Allergy Immunology Service
Allergy Immunology Service
RAST SYSTEM FOR THE DIAGNOSIS AND TREATMENT OF ALLERGIES
Serolab offers a RAST screen for a total of eight allergens at a nominal price. Six of the allergens are pollens and are coupled to the same disc. The remaining two allergens are House Dust Mite and Alternaria attached to a second disc.
June Grass (Kentucky Blue)
House Dust Mite
The use of these eight allergens incorporates representatives from the five major antigen classes: weed pollens, grass pollens, tree pollens, mites (one of the major antigens in house dust) and mold.
A positive to the seasonal screen would indicate an Allergy to pollens (classic hay fever) and should be followed with further testing of relevant pollen allergens. A negative on the seasonal screen, but a positive on the perennial screen would indicate further testing on mite, molds and other household allergens such as cat hair and dog hair. Obviously, a positive to both the seasonal and perennial screens would indicate further testing for both pollens and other perennial allergens.

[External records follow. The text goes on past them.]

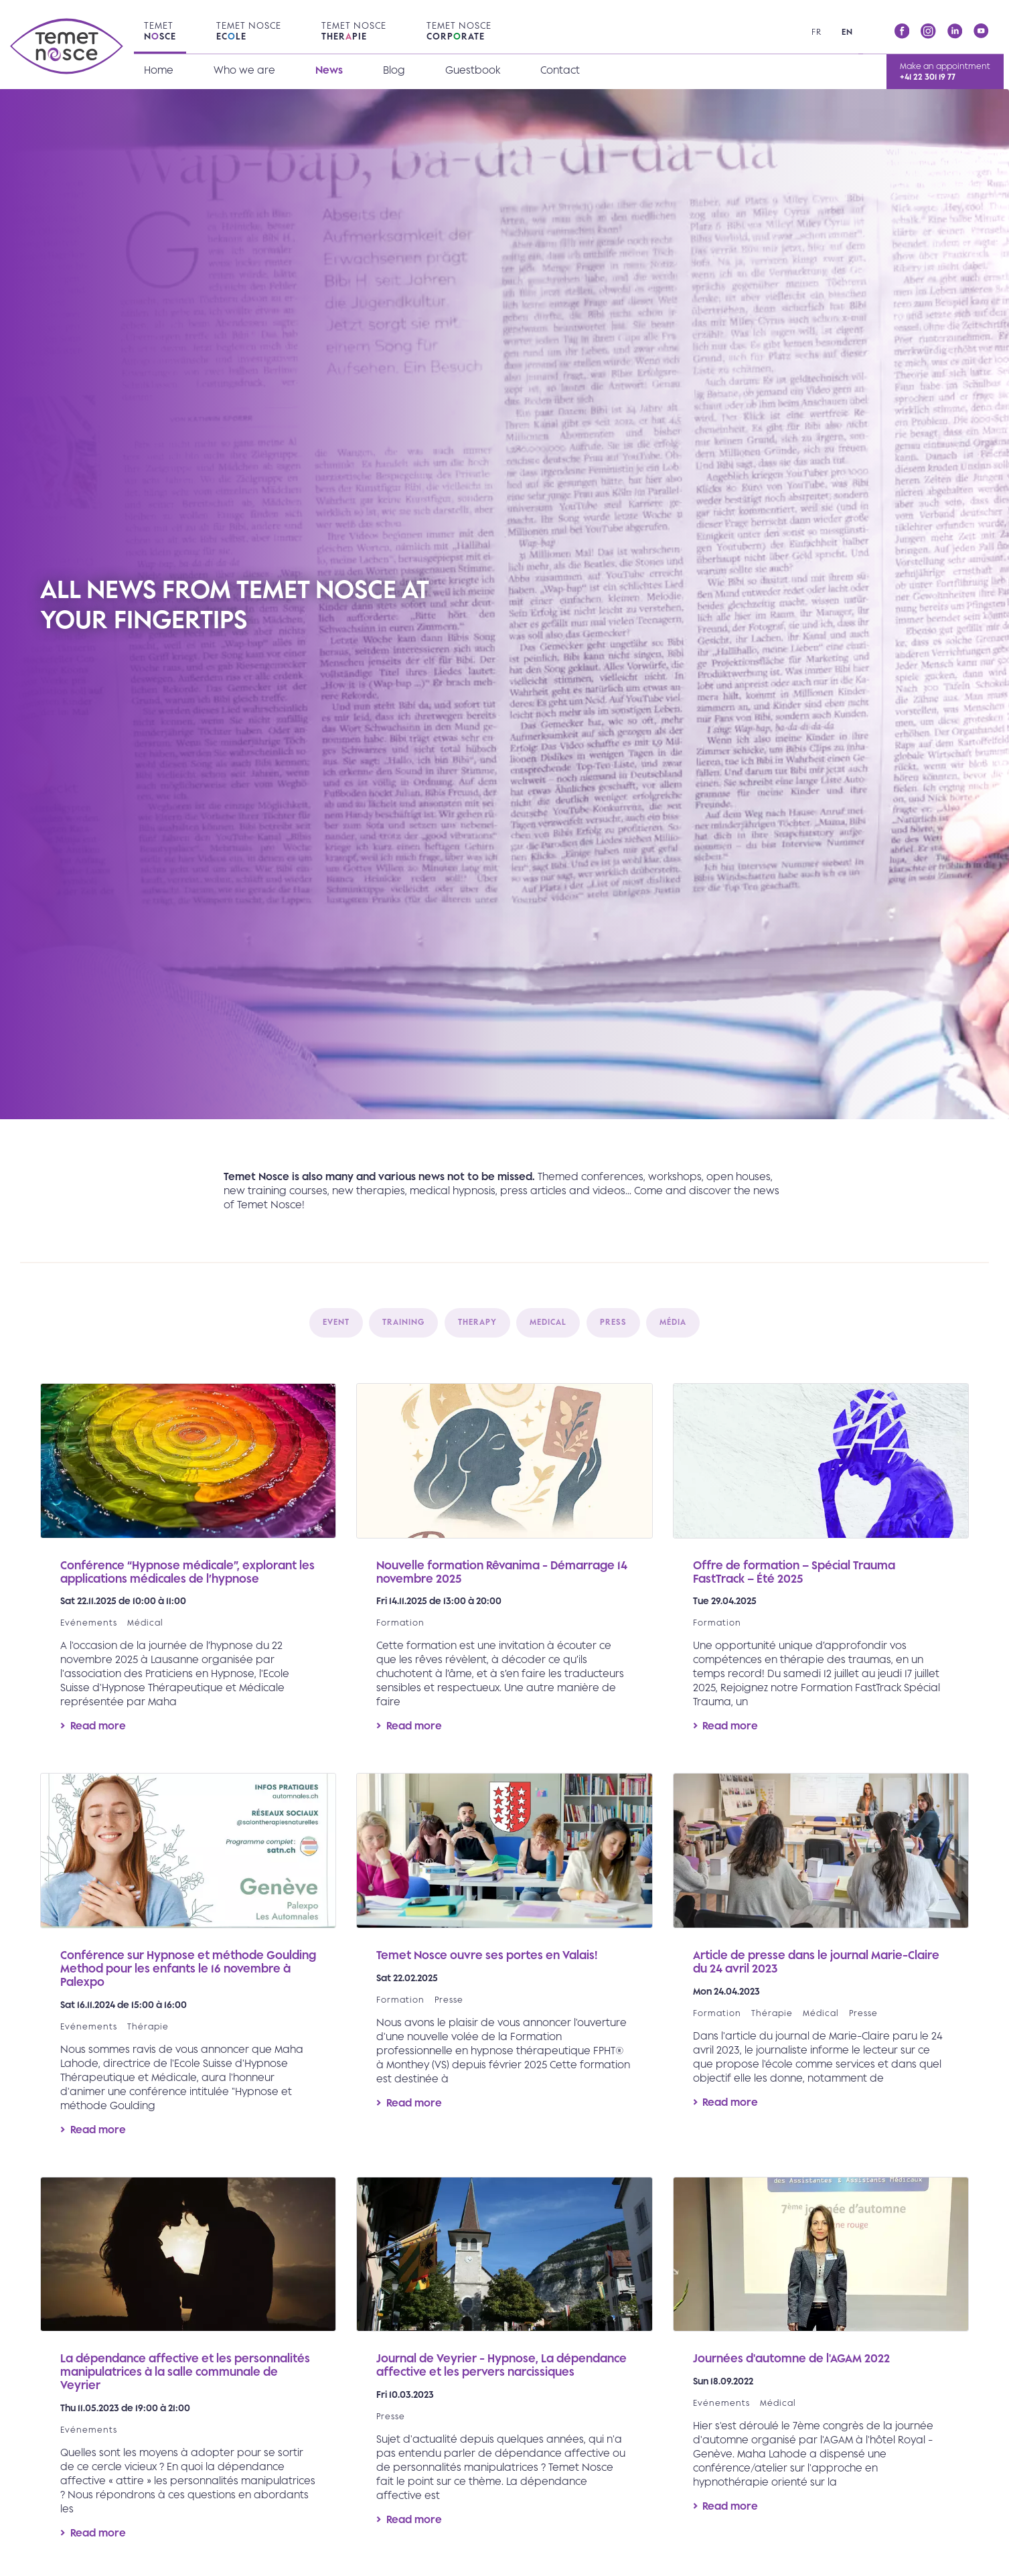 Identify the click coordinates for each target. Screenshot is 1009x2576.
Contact (560, 70)
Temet (160, 30)
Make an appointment (945, 71)
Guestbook (472, 70)
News (329, 70)
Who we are (244, 70)
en (847, 32)
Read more (188, 1568)
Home (158, 70)
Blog (394, 70)
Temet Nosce (248, 30)
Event (336, 1322)
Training (403, 1322)
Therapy (477, 1322)
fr (816, 32)
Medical (548, 1322)
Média (672, 1322)
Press (613, 1322) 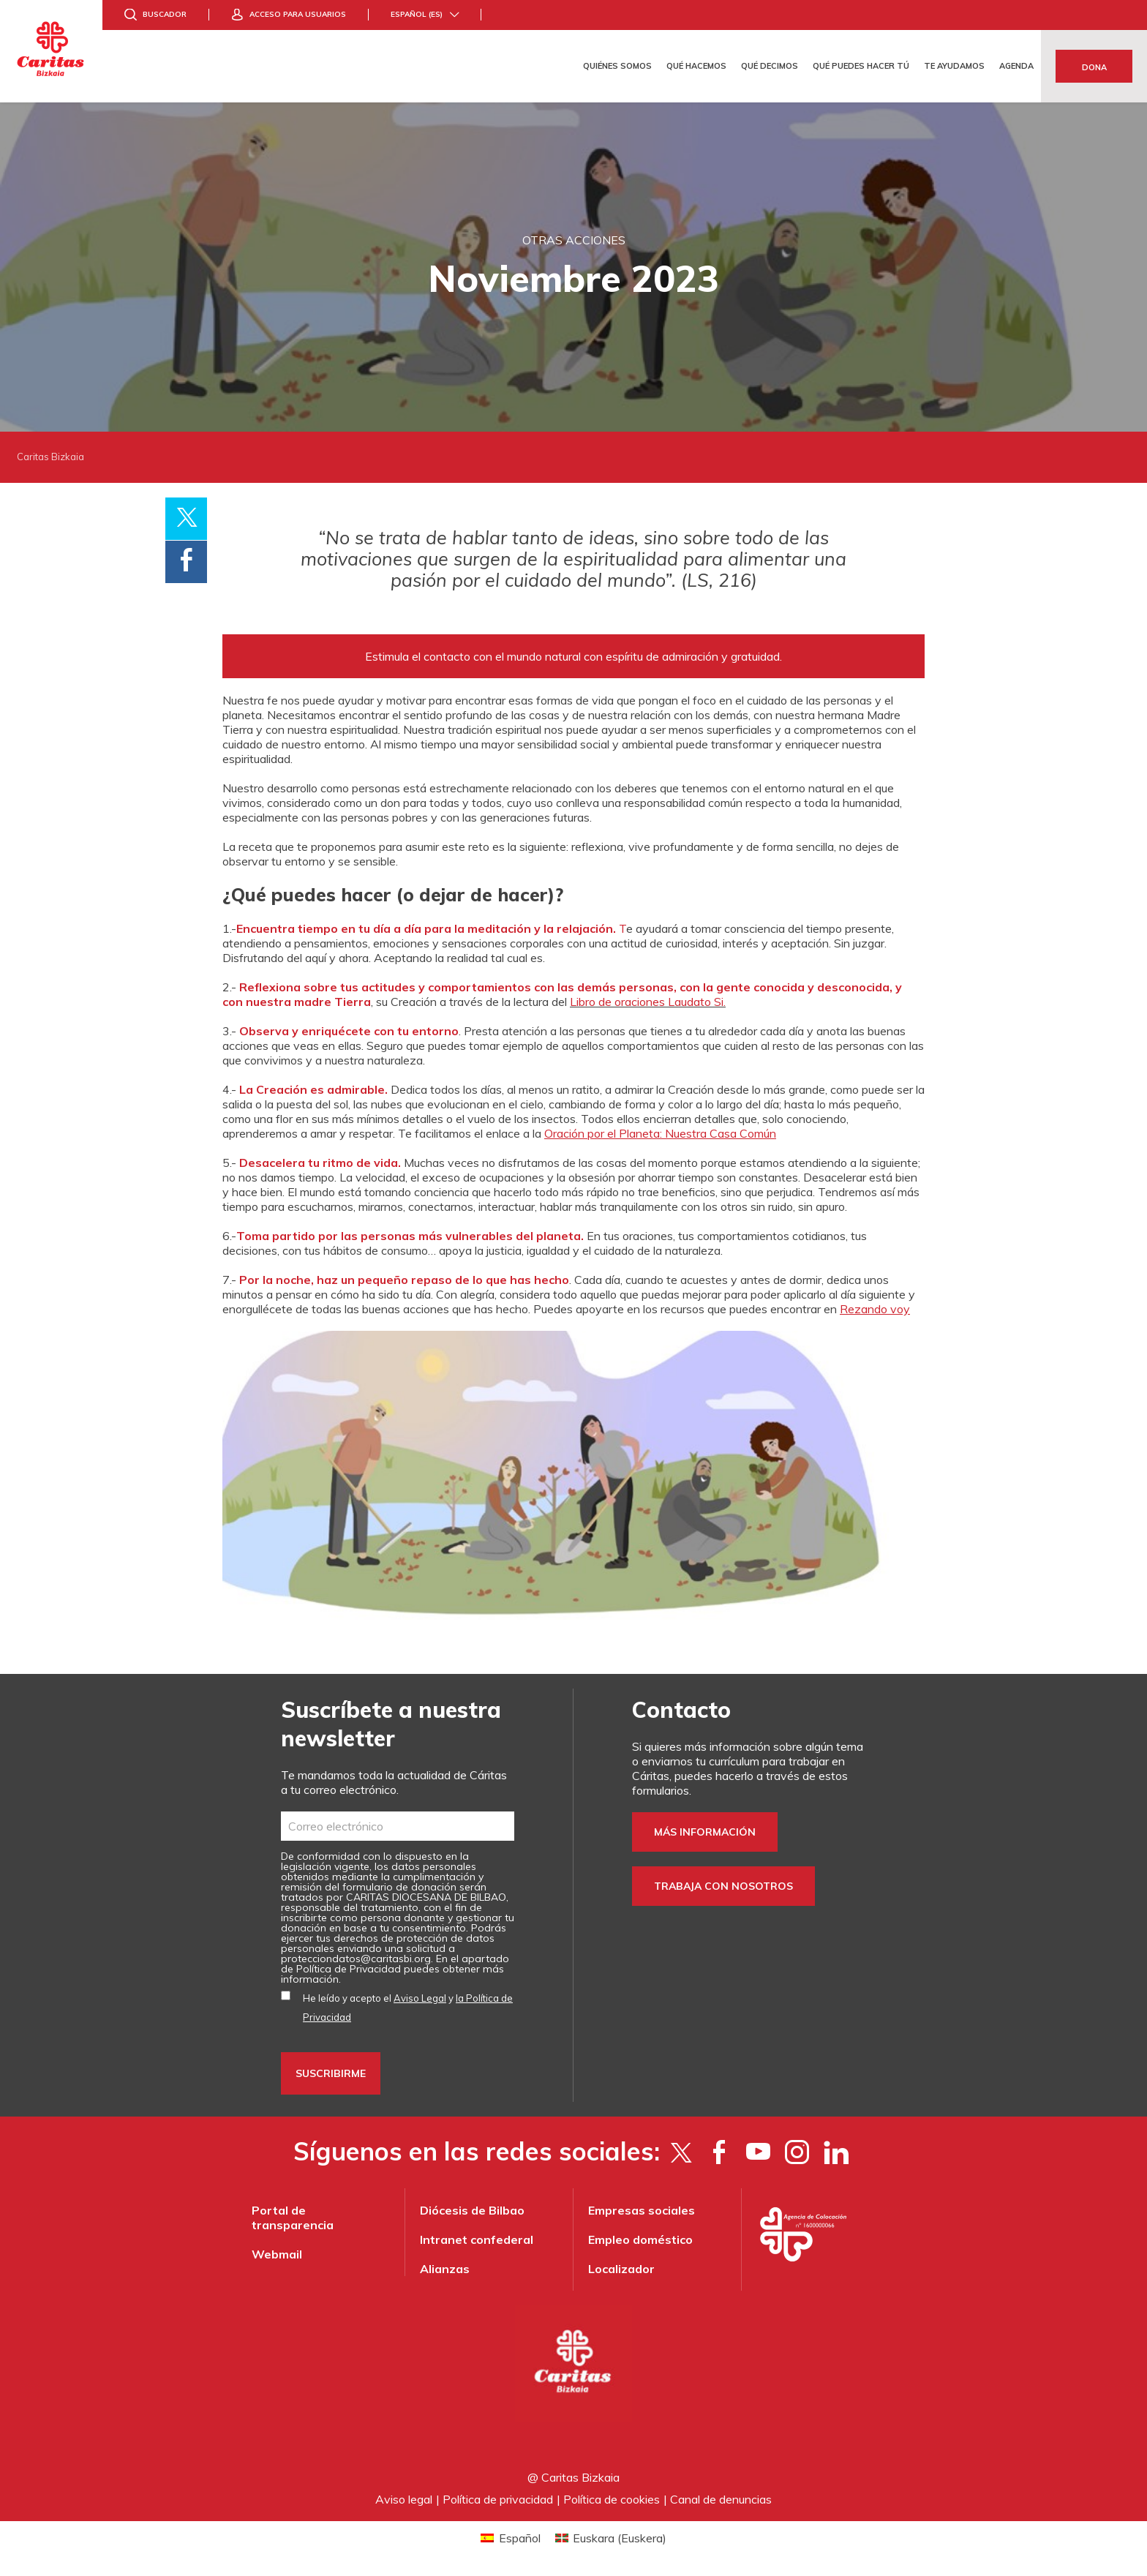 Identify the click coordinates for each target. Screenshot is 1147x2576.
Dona (1094, 67)
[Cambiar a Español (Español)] (510, 2537)
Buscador (165, 14)
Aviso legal (403, 2499)
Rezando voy (875, 1309)
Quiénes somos (617, 66)
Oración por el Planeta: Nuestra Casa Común (660, 1133)
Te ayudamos (954, 66)
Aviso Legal (420, 1998)
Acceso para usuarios (297, 14)
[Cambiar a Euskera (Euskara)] (611, 2537)
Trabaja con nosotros (723, 1886)
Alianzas (445, 2268)
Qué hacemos (696, 66)
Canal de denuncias (721, 2499)
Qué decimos (769, 66)
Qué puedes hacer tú (861, 66)
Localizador (621, 2268)
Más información (705, 1832)
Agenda (1016, 66)
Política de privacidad (498, 2499)
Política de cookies (611, 2499)
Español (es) (417, 14)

This screening technique provides a very cost effective method for assessing the patient’s response prior to extensive testing. The test results are strictly screening results and should be used for this purpose only; immunotherapy can not be initiated on the basis of micro-screen results.
A Total IgE should be performed on every patient tested to establish a “baseline” for possible use later, and can also be a very valuable indicator in the event no positives are found: a low Total IgE would confirm the patient is probably negative while an elevated Total IgE, with no individual positives, might indicate further testing is warranted. A patient with highly elevated Total IgE can be suffering from health issues not related to Allergy.
The mini-screen technique involves testing a patient for 7 to 10 selected allergens. Individual RAST tests for representatives of tree pollens, weed pollens, grass pollens, mite and a major mold are easily selected for different regions to comprise a mini-screen. When at least 8 allergens are used for the mini-screen, efficiency and sensitivity of the test are both in excess of 95%.
If all responses on the mini-screen are negative, further RAST testing is not indicated. Positive response to pollens but not to mite or molds would indicate further testing of pollens only; the reverse is true if positive responses are observed in only mite and molds.
One of the major advantages of the mini-screen is the efficiency when positive test results are received. Only additional allergens need be tested. The results of the mini-screen tests can later be used for calculation of initial doses for immunotherapy after further testing is performed on the additional allergens.
Patient Work Up (Battery)
Most Physicians complete the allergic patient’s work-up with a battery of RAST tests in the range of 20-25 total allergens, (depending on screen indications) plus a Total IgE. The initial use of a screen provides the Physician with confidence that results from the final battery will be positive. The specific antigens, and each antigen concentration appropriate for treatment are easily determined from the RAST test results.
Patient Treatment Sets
It has been repeatedly demonstrated that specific immunotherapy for Allergy is far superior to any other type of immunotherapy. This means the best chance for successful immunotherapy, (thus patient satisfaction) is by tailoring the treatment mixture according to the patient’s level of sensitivity to each specific allergen. Some commercial laboratories do not offer treatment sets formulated according to the patient’s allergen sensitivity levels, but instead, include all antigens shown to be positive by RAST in the mixture at the same volumes and/or the same concentrations. Use of a general immunotherapy program as described negates the need for determining the level of sensitivity of the patient to each allergen but can result in a high rate of immunotherapy failures.
Once the final battery of tests is complete, then the Physician can mix the treatment set in his office or order the antigen mixture in the appropriate concentrations using the RAST results as a guide. When the treatment set has been prepared it is recommended that a “vial test” (intradermal skin test) be applied prior to subcutaneous injection of the first dose as a safety test. Technical assistance and literature for formulation of treatment sets, “vial testing,” and dosing regimen are available from Serolab.